Page images and extracted text:
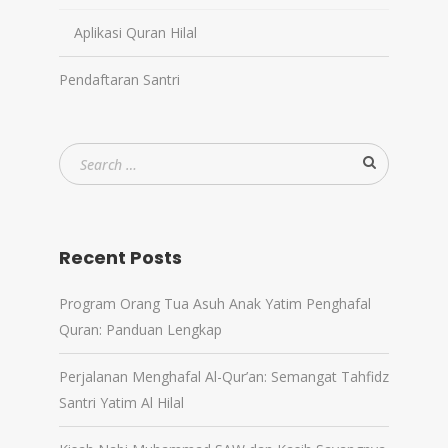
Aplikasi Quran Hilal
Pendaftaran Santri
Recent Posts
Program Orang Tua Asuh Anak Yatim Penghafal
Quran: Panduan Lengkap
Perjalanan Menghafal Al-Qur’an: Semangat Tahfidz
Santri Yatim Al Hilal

...

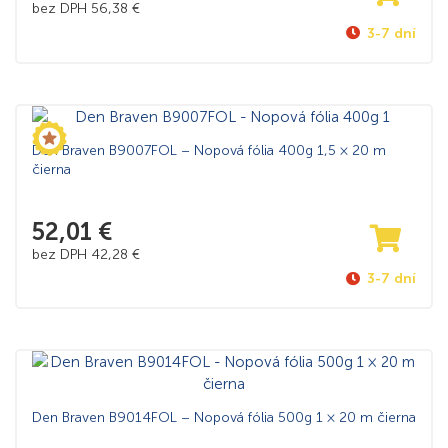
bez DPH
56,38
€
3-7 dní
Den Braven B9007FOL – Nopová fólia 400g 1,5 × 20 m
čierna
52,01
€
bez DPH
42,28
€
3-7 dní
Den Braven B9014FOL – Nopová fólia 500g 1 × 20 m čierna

• _TASK PROMPT_
Would you please copy exactly the part of the entries above that begins at the line containing "Pendaftaran Santri" and ends at the line containing "Santri Yatim Al Hilal", both lines included?

• _ANSWER TO THE PROBLEM_
Pendaftaran Santri
Recent Posts
Program Orang Tua Asuh Anak Yatim Penghafal
Quran: Panduan Lengkap
Perjalanan Menghafal Al-Qur’an: Semangat Tahfidz
Santri Yatim Al Hilal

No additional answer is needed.